→ **WHAT THE TASK ASKS**
Omit all pictures and transcribe only the lines in the entries below that run from the line with "暮らし。 皆さんの「知りたかった！」情報をわかりや" through the line with "появился лецинол, я".

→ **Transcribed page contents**
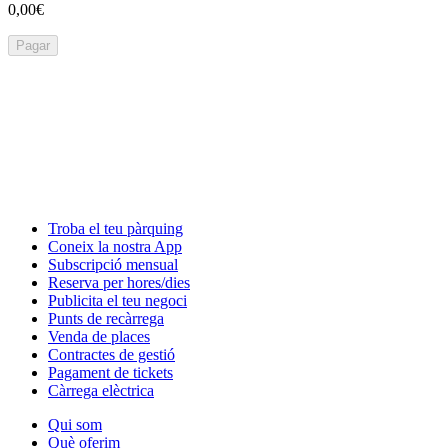
0,00€
Pagar
Troba el teu pàrquing
Coneix la nostra App
Subscripció mensual
Reserva per hores/dies
Publicita el teu negoci
Punts de recàrrega
Venda de places
Contractes de gestió
Pagament de tickets
Càrrega elèctrica
Qui som
Què oferim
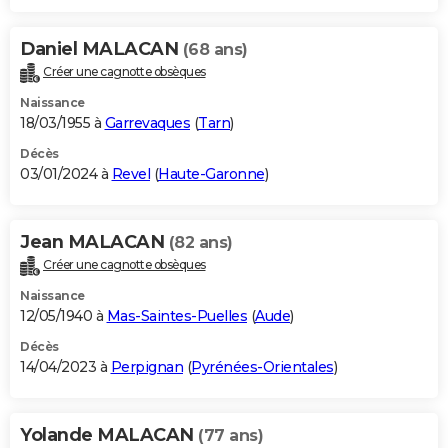
Daniel MALACAN
(68 ans)
Créer une cagnotte obsèques
Naissance
18/03/1955 à
Garrevaques
(
Tarn
)
Décès
03/01/2024 à
Revel
(
Haute-Garonne
)
Jean MALACAN
(82 ans)
Créer une cagnotte obsèques
Naissance
12/05/1940 à
Mas-Saintes-Puelles
(
Aude
)
Décès
14/04/2023 à
Perpignan
(
Pyrénées-Orientales
)
Yolande MALACAN
(77 ans)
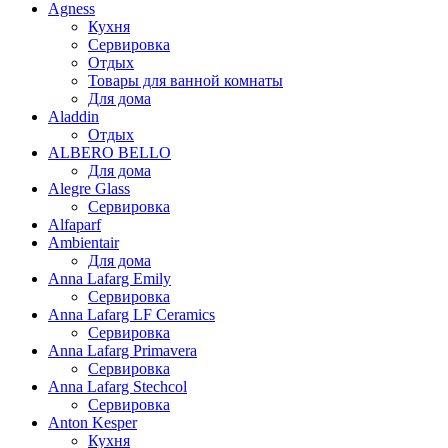
Agness
Кухня
Сервировка
Отдых
Товары для ванной комнаты
Для дома
Aladdin
Отдых
ALBERO BELLO
Для дома
Alegre Glass
Сервировка
Alfaparf
Ambientair
Для дома
Anna Lafarg Emily
Сервировка
Anna Lafarg LF Ceramics
Сервировка
Anna Lafarg Primavera
Сервировка
Anna Lafarg Stechcol
Сервировка
Anton Kesper
Кухня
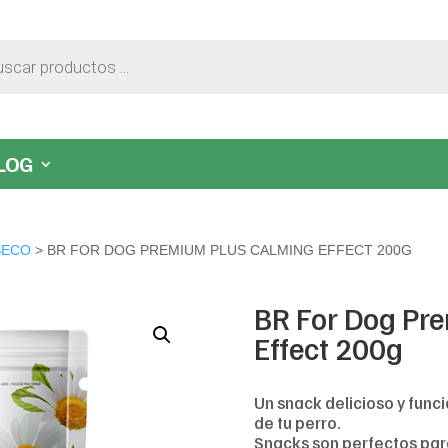
LOG
SECO
> BR FOR DOG PREMIUM PLUS CALMING EFFECT 200G
BR For Dog Pr
Effect 200g
Un snack delicioso y func
de tu perro.
Snacks son perfectos par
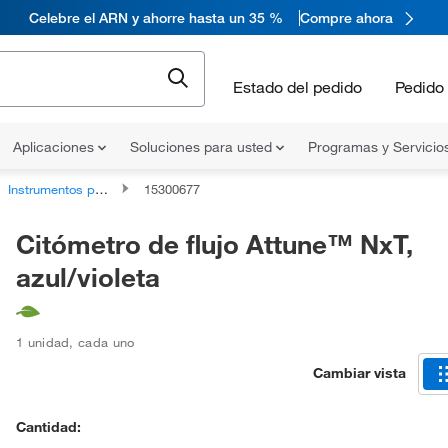
Celebre el ARN y ahorre hasta un 35 %
Compre ahora
Estado del pedido
Pedido 
Aplicaciones
Soluciones para usted
Programas y Servicio
Instrumentos para analizadores de citometría de flujo
15300677
Citómetro de flujo Attune™ NxT,
azul/violeta
1 unidad
,
cada uno
Cambiar vista
Cantidad:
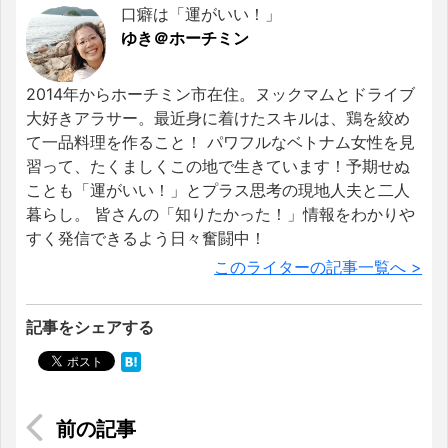
口癖は「運がいい！」
ゆき＠ホーチミン
2014年からホーチミン市在住。ヌックマムとドライブ
大好きアラサー。最近身に着けたスキルは、鶏を絞め
て一品料理を作ること！ パワフルなベトナム女性を見
習って、たくましくこの地で生きています！予期せぬ
ことも「運がいい！」とプラス思考の現地人夫と二人
暮らし。 皆さんの「知りたかった！」情報をわかりや
すく発信できるよう日々奮闘中！
このライターの記事一覧へ >
記事をシェアする
クアラルンプールってどういうところ？基本情報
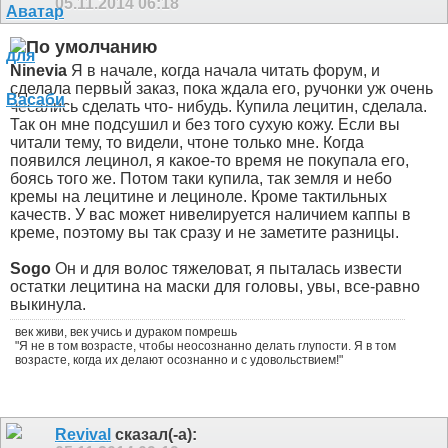
05.11.2014
06:18
Ninevia
Я в начале, когда начала читать форум, и
сделала первый заказ, пока ждала его, ручонки уж очень
чесались сделать что- нибудь. Купила лецитин, сделала.
Так он мне подсушил и без того сухую кожу. Если вы
читали тему, то видели, чтоне только мне. Когда
появился лецинол, я какое-то время не покупала его,
боясь того же. Потом таки купила, так земля и небо
кремы на лецитине и лециноле. Кроме тактильных
качеств. У вас может нивелируется наличием каппы в
креме, поэтому вы так сразу и не заметите разницы.
Sogo
Он и для волос тяжеловат, я пыталась извести
остатки лецитина на маски для головы, увы, все-равно
выкинула.
век живи, век учись и дураком помрешь
"Я не в том возрасте, чтобы неосознанно делать глупости. Я в том
возрасте, когда их делают осознанно и с удовольствием!"
Revival
сказал(-а):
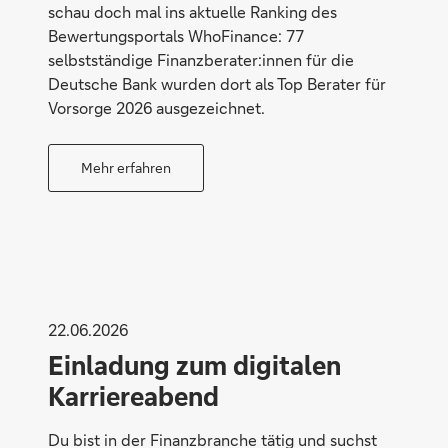
schau doch mal ins aktuelle Ranking des
Bewertungsportals WhoFinance: 77
selbstständige Finanzberater:innen für die
Deutsche Bank wurden dort als Top Berater für
Vorsorge 2026 ausgezeichnet.
Mehr erfahren
Individuell
22.06.2026
Einladung zum digitalen
Karriereabend
Du bist in der Finanzbranche tätig und suchst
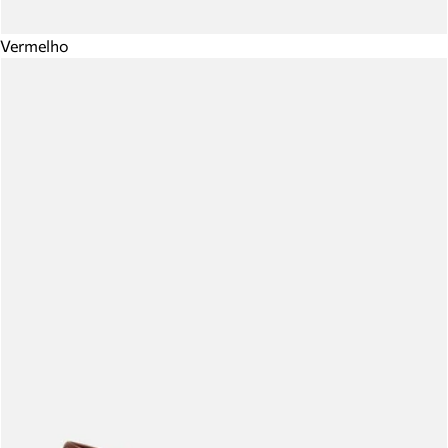
Vermelho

→ **SOLUTION TO THIS EXERCISE**
暮らし。 皆さんの「知りたかった！」情報をわかりや
すく発信できるよう日々奮闘中！
このライターの記事一覧へ >
記事をシェアする
クアラルンプールってどういうところ？基本情報
05.11.2014
06:18
Ninevia
Я в начале, когда начала читать форум, и
сделала первый заказ, пока ждала его, ручонки уж очень
чесались сделать что- нибудь. Купила лецитин, сделала.
Так он мне подсушил и без того сухую кожу. Если вы
читали тему, то видели, чтоне только мне. Когда
появился лецинол, я какое-то время не покупала его,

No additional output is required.